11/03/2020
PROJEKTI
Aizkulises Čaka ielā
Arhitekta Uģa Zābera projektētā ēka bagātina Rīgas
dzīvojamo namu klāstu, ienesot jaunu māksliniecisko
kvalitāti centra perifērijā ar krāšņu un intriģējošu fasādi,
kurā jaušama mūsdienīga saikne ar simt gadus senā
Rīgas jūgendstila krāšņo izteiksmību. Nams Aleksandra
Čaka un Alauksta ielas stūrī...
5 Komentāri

Aim of the exercise:
Your reply must contain each entry, reproduced exactly.

Solution to this exercise:
11/03/2020
PROJEKTI
Aizkulises Čaka ielā
Arhitekta Uģa Zābera projektētā ēka bagātina Rīgas
dzīvojamo namu klāstu, ienesot jaunu māksliniecisko
kvalitāti centra perifērijā ar krāšņu un intriģējošu fasādi,
kurā jaušama mūsdienīga saikne ar simt gadus senā
Rīgas jūgendstila krāšņo izteiksmību. Nams Aleksandra
Čaka un Alauksta ielas stūrī...
5 Komentāri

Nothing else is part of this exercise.